# Oakley Goggles with lens VR50 Pink Iridium



## NoobBoarder (Jan 25, 2011)

Hi all,

I'm looking to buy an oakley goggle that comes with the VR50 Pink Iridium. And I'm wondering if you guys have experience riding with this goggle in overcast/low light/night conditions.

I know clear/H.I Yellow might be better, but this is the only lens I found at the store that they had left and wondering how it doesm, especially in cloudy/night.

Thanks


----------



## ecks (Oct 6, 2010)

I use pink iridiums as my overcast/night/questionable day lens. Like you said its not as good as hi yellow at night but I think its a more versatile lens, I use it on overcast days, marginal overcast days, night, etc. As long as its not a blubird day the pink iridiums will work fine.

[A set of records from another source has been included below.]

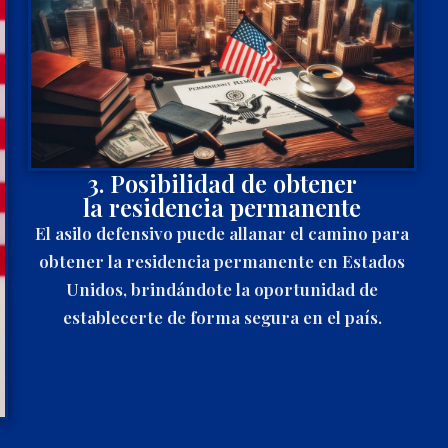
3. Posibilidad de obtener
la residencia permanente
El asilo defensivo puede allanar el camino para
obtener la residencia permanente en Estados
Unidos, brindándote la oportunidad de
establecerte de forma segura en el país.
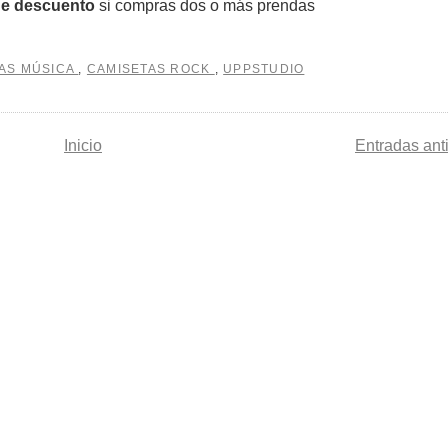
de descuento
si compras dos o más prendas
AS MÚSICA
,
CAMISETAS ROCK
,
UPPSTUDIO
Inicio
Entradas ant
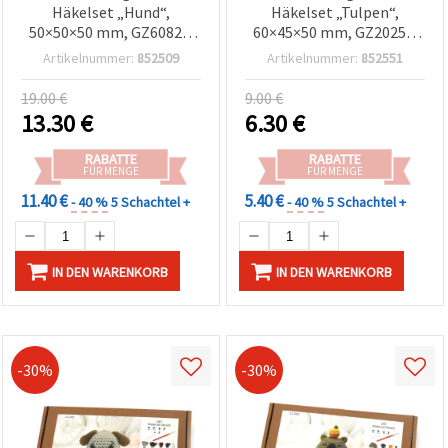
Häkelset „Hund“,
Häkelset „Tulpen“,
50×50×50 mm, GZ6082 –
60×45×50 mm, GZ2025 –
Perfekt für spaßige
Wunderschönes &
Artikelnummer:
852509
Artikelnummer:
852551
Häkelprojekte,
entspannendes
handgemachte
Häkelprojekt, ideal als
19.00 €
9.00 €
Geschenke & DIY-
DIY-Handgeschenk und
13.30
€
6.30
€
Bastelfans
frühlingshafte Deko
RABATTE
RABATTE
FÜR MENGE
FÜR MENGE
11.40 €
5.40 €
- 40 %
5 Schachtel +
- 40 %
5 Schachtel +
IN DEN WARENKORB
IN DEN WARENKORB
-30%
-30%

For bluebird days I use the emerald iridiums.


----------



## NoobBoarder (Jan 25, 2011)

ecks said:


> I use pink iridiums as my overcast/night/questionable day lens. Like you said its not as good as hi yellow at night but I think its a more versatile lens, I use it on overcast days, marginal overcast days, night, etc. As long as its not a blubird day the pink iridiums will work fine. For bluebird days I use the emerald iridiums.


Wow, exact combo I would be having. I have emerald iridium for sunny, and looking for afternoon-evening lens. If you say pink works at night, then that's great to hear.


----------